Based on relevant literature[46] and the spatial features of historical streets in Gulangyu Island, this study categorized visual attractors in participants’ eye-tracking preferences into architectural elements, road elements, natural elements, and landmark elements, comprising a total of 16 subcategories. Among them, architectural elements were further classified into modern building, traditional building, Western-style building, and architectural heritage component, based on their construction period and architectural style[47] (Tab.3). Road elements include street, square, staircase/slope, and wall/railings; natural elements consist of sky, vegetation, mountain/rocks, and sea; and landmark elements encompass storefront signage, fountain, streetlight, and road sign.

The spatial hotspot analysis of eye-tracking data (Fig.7) shows that high-value clusters of architectural elements were primarily concentrated in zones with a higher density of historical buildings, where distinctive architectural styles exerted a strong visual attraction on participants. Road elements exhibited high-value clusters at street intersections and the locations with clearly defined spatial boundaries, where the high visibility and spatial openness allowed participants to pass through or linger, underscoring their importance in pedestrian flow. Natural elements showed high-value clusters in beachfront and park areas, demonstrating the strong visual appeal of natural landscapes to participants. Meanwhile, landmark and iconic elements formed high-value clusters in commercial–residential streets and spatial nodes like the intersection of Guxin Road and Sanming Road, known as the “most beautiful corner on the island.”

4.3 Correlation Analysis Between Street Spatial Features and Visual Attractors

This study examines the correlation between street spatial features and visual attractors, further revealing the influence of the physical environment on psychological perception (Fig.7, Fig.8).

1) Imageability: Pedestrian activity level showed a negative correlation with street and vegetation but a positive correlation with storefront signage. Meanwhile, the proportion of historic building was positively correlated with Western-style building, architectural heritage component, mountain/rocks, and fountain. These results suggest that in areas with higher pedestrian dynamics, commercial elements such as storefront signage are more likely to attract participants’ visual attention. This is because commercial areas typically feature more interactive spaces and stronger visual stimuli, where visitors are often attracted by advertisements and signage with bright colors and distinctive fashions. This trend was particularly evident in commercial–residential streets such as Longtou Road and Shichang Road. In contrast, streets with a higher proportion of historic buildings, such as Fujian Road and Huangyan Road, became popular focal points for participants due to their rich historical and cultural significance and distinct architectural styles. Western-style buildings and architectural heritage components often have strong historical symbolism, which is particularly prominent in Xiamen—as a city with a unique cultural and historical context, Xiamen’s historical sites and buildings exhibit a greater visual appeal, and the fusion of traditional and Western architectural styles provides a more diverse visual experience for visitors.

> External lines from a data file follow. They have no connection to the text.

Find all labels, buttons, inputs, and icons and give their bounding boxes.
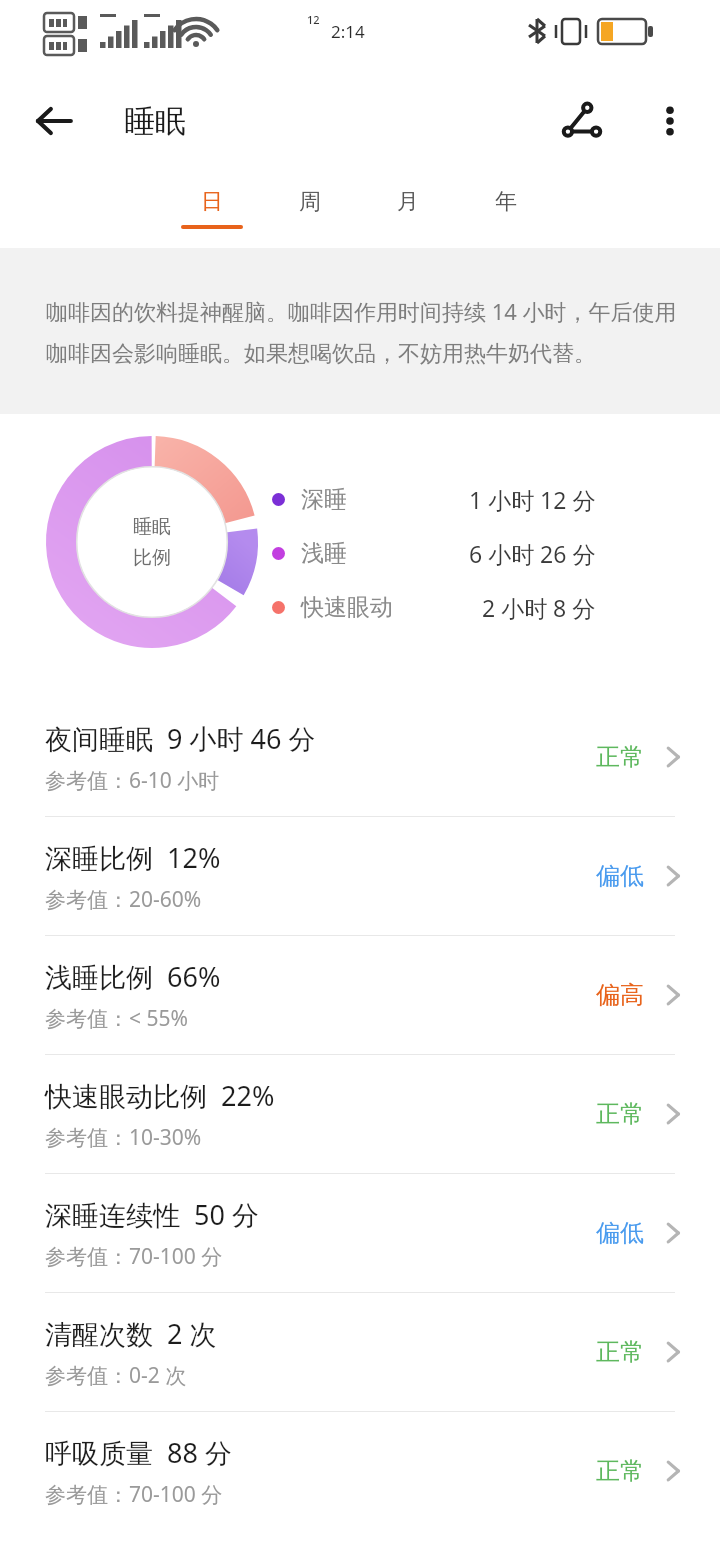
staticText: 比例 bbox=[133, 546, 171, 570]
staticText: 参考值：0-2 次 bbox=[45, 1361, 187, 1390]
button[interactable]: 快速眼动比例 22% bbox=[0, 1055, 720, 1173]
staticText: 清醒次数 2 次 bbox=[45, 1315, 217, 1352]
staticText: 1 小时 12 分 bbox=[469, 484, 596, 515]
button[interactable]: 周 bbox=[276, 178, 344, 248]
staticText: 偏低 bbox=[596, 861, 644, 891]
staticText: 12 bbox=[307, 12, 320, 27]
staticText: 6 小时 26 分 bbox=[469, 538, 596, 569]
button[interactable]: 深睡连续性 50 分 bbox=[0, 1174, 720, 1292]
staticText: 咖啡因的饮料提神醒脑。咖啡因作用时间持续 14 小时，午后使用咖啡因会影响睡眠。… bbox=[46, 296, 680, 367]
staticText: 2:14 bbox=[331, 20, 365, 43]
button[interactable]: 月 bbox=[374, 178, 442, 248]
staticText: 参考值：70-100 分 bbox=[45, 1480, 223, 1509]
staticText: 睡眠 bbox=[133, 515, 171, 539]
staticText: 月 bbox=[397, 188, 419, 216]
staticText: 快速眼动 bbox=[301, 593, 393, 622]
staticText: 参考值：10-30% bbox=[45, 1123, 202, 1152]
staticText: 正常 bbox=[596, 742, 644, 772]
staticText: 浅睡 bbox=[301, 539, 347, 568]
staticText: 年 bbox=[495, 188, 517, 216]
staticText: 参考值：20-60% bbox=[45, 885, 202, 914]
staticText: 参考值：6-10 小时 bbox=[45, 766, 220, 795]
staticText: 偏高 bbox=[596, 980, 644, 1010]
button[interactable]: Share bbox=[552, 91, 612, 151]
staticText: 快速眼动比例 22% bbox=[45, 1077, 275, 1114]
staticText: 深睡 bbox=[301, 485, 347, 514]
staticText: 深睡比例 12% bbox=[45, 839, 221, 876]
button[interactable]: 夜间睡眠 9 小时 46 分 bbox=[0, 698, 720, 816]
button[interactable]: 浅睡比例 66% bbox=[0, 936, 720, 1054]
staticText: 周 bbox=[299, 188, 321, 216]
button[interactable]: More options bbox=[642, 93, 698, 149]
staticText: 睡眠 bbox=[124, 102, 186, 141]
staticText: 夜间睡眠 9 小时 46 分 bbox=[45, 720, 316, 757]
button[interactable]: 呼吸质量 88 分 bbox=[0, 1412, 720, 1530]
staticText: 正常 bbox=[596, 1337, 644, 1367]
button[interactable]: 清醒次数 2 次 bbox=[0, 1293, 720, 1411]
staticText: 正常 bbox=[596, 1099, 644, 1129]
staticText: 浅睡比例 66% bbox=[45, 958, 221, 995]
staticText: 参考值：70-100 分 bbox=[45, 1242, 223, 1271]
button[interactable]: 日 bbox=[178, 178, 246, 248]
staticText: 参考值：< 55% bbox=[45, 1004, 188, 1033]
button[interactable]: 年 bbox=[472, 178, 540, 248]
staticText: 日 bbox=[201, 188, 223, 216]
staticText: 偏低 bbox=[596, 1218, 644, 1248]
staticText: 呼吸质量 88 分 bbox=[45, 1434, 232, 1471]
button[interactable]: 深睡比例 12% bbox=[0, 817, 720, 935]
staticText: 2 小时 8 分 bbox=[482, 592, 596, 623]
staticText: 正常 bbox=[596, 1456, 644, 1486]
staticText: 深睡连续性 50 分 bbox=[45, 1196, 259, 1233]
button[interactable]: Back bbox=[26, 93, 82, 149]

2) Enclosure: Street width showed a positive correlation with Western-style building, architectural heritage component, and fountain, while the height-to-width ratio (same side) was positively correlated with square and storefront signage. The street layout and architectural characteristics significantly influenced participants’ visual attention—wider streets would lead to a greater attention to buildings and public spaces, whereas narrower streets would enhance the visual prominence of road elements. For streets with rich heritage buildings, such as Fujian Road, wider streets allowed participants to gaze not only culturally significant buildings but also artificial structures such as fountains. In contrast, for traffic streets such as Sanming Road, narrower streets constrained participants’ sightline, making street itself and vegetation the primary visual attractors. Additionally, a positive correlation was observed between building height and height-to-width ratio with storefront signage, particularly on commercially active streets such as Longtou Road. On these streets, the spatial disparity makes taller buildings and storefront signage more likely to attract visual attention.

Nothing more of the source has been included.